Tanto è passato dalla prima vittoria di Federer ai Championships. Il tennis è cambiato, ci sono nuovi personaggi, ma l’emozione rimane sempre la stessa.
I finalisti dell'edizione 2003 di Wimbledon: Roger Federer e Mark Philippoussiss
Di Lorenzo Baletti – 23 giugno 2013
2003, prima domenica di luglio, Church Road. Dall’altra parte c'era Mark Philippoussis, sempre a rete sulla prima e sulla seconda di servizio. La prima testa di serie di quel torneo era un altro australiano, Lleyton Hewitt, campione in carica che avrebbe conosciuto la vergogna della sconfitta all’esordio. A seguire un certo Andre Agassi, che si sarebbe ritirato tre anni dopo tra le lacrime della Grande Mela. Roger Federer, uno svizzero di belle speranze occupava la quarta testa di serie, stretto tra Ferrero (n.3) e Roddick (n.5). Bei tempi per gli Stati Uniti, che ora fanno fatica a piazzare un tennista tra i primi 20 ATP. Andy Murray e Novak Djokovic avevano 16 anni, Wimbledon lo vedevano ancora in televisione. Già sognavano di calcare un giorno quei prati di un verde vivo, come la speranza di sollevare il trofeo più antico del mondo. Rafa Nadal era un ragazzino ancora 17enne, ma proprio quell’anno faceva il suo esordio a Wimbledon e si spingeva al terzo turno prima di perdere da Paradorn Srichaphan, tennista buddista che ha poi trovato l’equilibrio sposando Miss Universo.
La storia ci insegna che alla fine tutto è un ciclo, e allora vale la pena soffermarsi sul fatto che la prima apparizione a Wimbledon di Nadal coincide…con la prima vittoria di Federer! Sono passati 10 anni. Bjorkman, Roddick, Schalken, Henman, Grosjean, Popp, Philippoussis erano gli altri sette nei quarti di finale. La Murray Mount si chiamava ancora Henman’s Hill, e le speranze del Regno Unito erano tutte sulle spalle del talento semi-incompiuto di Oxford, uno che sul serve and volley qualcosa aveva da dire. La pioggia aveva ancora una certa autorità a Londra, grazie al potere di sospendere le partite anche sul più bello, prima che la tecnologia prendesse il sopravvento sulla tradizione, e il duopolio denaro-TV costruisse il tetto retrattile sul Centre Court. Le cose cambiano, eppure noi, spettatori della storia, amiamo di più l’antico rispetto al presente. Amiamo di più quel che resta, quel che non cambia. Il primo giorno di Wimbledon riusciamo ancora a sorprenderci di quanto siano verdi i campi di Church Road. Il candore dei vestiti bianchi cattura ancora le nostre emozioni. Ogni anno è come se fosse sempre il primo, le sensazioni si rinnovano, e le fragole con panna hanno ogni volta un sapore nuovo.
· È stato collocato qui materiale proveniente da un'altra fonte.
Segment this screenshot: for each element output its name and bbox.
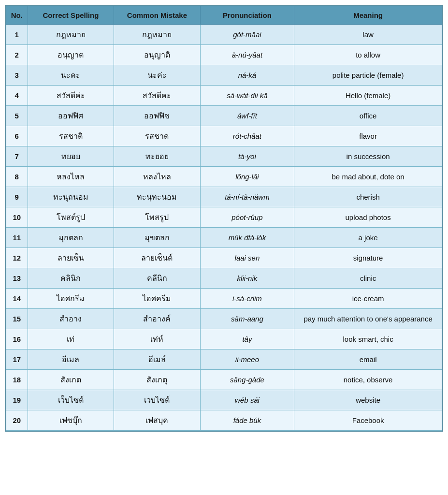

Sono passati dieci anni, tante cose sono cambiate. Vediamo Djokovic e Nadal, due mostri di atletismo e fisicità. Se stanno in campo meno di quattro ore pensano di fare un torto a qualcuno. La forza fisica sta prendendo il sopravvento sulla classe e sull’eleganza. Anche Roger è cambiato. Dopo un decennio, il codino da ragazzo ribelle si è pian piano accorciato fino a scomparire. I tratti del volto, un tempo marcati e decisi, si sono ingentiliti. Quella domenica di luglio del 2003 anche Federer andava sempre a rete. Poi sempre più a fondo campo, cacciato indietro dalle scorribande difensive di Nadal&Co. Ma noi amiamo quello che resta, non quello che cambia. Certo, tutto cambia e tutto scorre, ma uno sfondo immutabile rimane sempre. Lo cogliamo nei gesti più semplici, lo avvertiamo nel suono della racchetta che colpisce la pallina, lo percepiamo nello sguardo e negli occhi di Roger Federer. L’eleganza non scompare mai, la classe non si dissolve. Tante cose sono cambiate. Ma dopo dieci anni Federer e Wimbledon conservano ancora quello sfondo immutabile. Quella emozione, ogni volta nuova, ogni volta come se fosse la prima.